Ich fand (noch) keine Dialer, aber Hinweise darauf, dass die Abrechnung etwas mit einer
*SysWebSoft S.R.L.
Wilson F. Aldunate 1342 ap 302
Montevideo 11000*
zu tun haben könnte (der Quelltext deutet so 'was an)

Diese Firmen hat man schon so mal gehört auf seinen weiten Reisen... Mal sehen, was da noch alles kommt... (gehostet ist die Firma aus Uruguay übrigens offenbar in Lettland, d.h., Lettland wird als "IP Home" angegeben)
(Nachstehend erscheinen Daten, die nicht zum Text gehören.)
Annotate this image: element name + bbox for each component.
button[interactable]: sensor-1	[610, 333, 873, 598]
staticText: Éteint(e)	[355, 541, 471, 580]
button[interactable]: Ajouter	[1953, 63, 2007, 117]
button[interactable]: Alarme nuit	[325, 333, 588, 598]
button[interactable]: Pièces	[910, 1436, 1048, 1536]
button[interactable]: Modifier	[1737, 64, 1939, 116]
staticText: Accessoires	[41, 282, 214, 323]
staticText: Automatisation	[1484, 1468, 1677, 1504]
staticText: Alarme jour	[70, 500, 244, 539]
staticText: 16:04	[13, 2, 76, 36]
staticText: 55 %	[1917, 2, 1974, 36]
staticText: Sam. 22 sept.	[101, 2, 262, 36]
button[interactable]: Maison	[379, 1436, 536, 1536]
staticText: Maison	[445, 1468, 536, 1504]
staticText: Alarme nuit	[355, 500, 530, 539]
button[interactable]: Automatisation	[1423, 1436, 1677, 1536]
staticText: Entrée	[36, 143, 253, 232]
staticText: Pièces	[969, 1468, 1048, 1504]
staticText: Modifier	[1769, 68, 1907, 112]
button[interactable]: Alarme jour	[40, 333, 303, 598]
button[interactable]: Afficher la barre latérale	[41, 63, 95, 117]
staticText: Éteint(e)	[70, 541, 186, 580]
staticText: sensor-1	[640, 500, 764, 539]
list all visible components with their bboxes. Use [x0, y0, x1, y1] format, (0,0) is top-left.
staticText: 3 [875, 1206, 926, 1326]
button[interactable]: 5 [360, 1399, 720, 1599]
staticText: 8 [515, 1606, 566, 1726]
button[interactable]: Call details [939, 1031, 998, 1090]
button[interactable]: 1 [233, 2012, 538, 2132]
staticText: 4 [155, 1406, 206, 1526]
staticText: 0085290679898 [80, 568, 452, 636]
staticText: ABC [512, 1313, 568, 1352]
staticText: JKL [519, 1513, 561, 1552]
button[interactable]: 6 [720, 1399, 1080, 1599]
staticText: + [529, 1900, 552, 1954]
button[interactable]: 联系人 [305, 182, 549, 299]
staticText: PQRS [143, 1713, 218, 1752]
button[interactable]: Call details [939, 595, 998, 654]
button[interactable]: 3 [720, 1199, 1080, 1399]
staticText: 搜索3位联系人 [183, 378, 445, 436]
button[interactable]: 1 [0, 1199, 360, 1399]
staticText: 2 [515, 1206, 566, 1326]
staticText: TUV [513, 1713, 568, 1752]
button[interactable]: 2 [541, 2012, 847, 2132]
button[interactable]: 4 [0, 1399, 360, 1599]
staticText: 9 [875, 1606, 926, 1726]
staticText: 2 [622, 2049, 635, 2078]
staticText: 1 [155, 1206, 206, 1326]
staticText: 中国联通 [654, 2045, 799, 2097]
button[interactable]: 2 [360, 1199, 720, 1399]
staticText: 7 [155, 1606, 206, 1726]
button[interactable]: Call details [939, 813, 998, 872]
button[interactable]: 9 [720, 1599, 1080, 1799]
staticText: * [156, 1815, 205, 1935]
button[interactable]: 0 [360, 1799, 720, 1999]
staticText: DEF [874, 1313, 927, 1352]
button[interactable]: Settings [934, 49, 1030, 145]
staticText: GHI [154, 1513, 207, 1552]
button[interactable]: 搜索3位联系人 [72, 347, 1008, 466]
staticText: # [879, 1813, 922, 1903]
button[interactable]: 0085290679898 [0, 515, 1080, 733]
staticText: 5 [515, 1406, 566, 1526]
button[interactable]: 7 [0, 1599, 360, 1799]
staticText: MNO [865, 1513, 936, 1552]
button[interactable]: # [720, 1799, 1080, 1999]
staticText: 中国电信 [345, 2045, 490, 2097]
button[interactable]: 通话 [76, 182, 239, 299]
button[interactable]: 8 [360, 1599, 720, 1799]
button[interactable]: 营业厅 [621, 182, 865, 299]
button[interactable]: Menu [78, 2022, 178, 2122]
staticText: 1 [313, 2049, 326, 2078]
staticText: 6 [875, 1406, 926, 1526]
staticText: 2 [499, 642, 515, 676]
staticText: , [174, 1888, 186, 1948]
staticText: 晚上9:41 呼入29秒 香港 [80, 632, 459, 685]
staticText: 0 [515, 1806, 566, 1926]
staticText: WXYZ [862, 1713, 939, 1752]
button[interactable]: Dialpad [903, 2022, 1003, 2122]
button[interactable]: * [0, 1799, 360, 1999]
P.S.: Ich wollte gerade einen der Uruguay-Dialer besorgen, aber ich fand nur das beigefügte, durchaus lustige pay-by-call-Fenster 
Auf der Seite GAB es aber Dialer, die meines Wissens in UK für Ärger gesorgt haben. Die ICSTIS ermittelte seinerzeit gegen eine spanische Firma. Muss aber schon 'ne Weile her sein, erstes Quartal 2004 oder so.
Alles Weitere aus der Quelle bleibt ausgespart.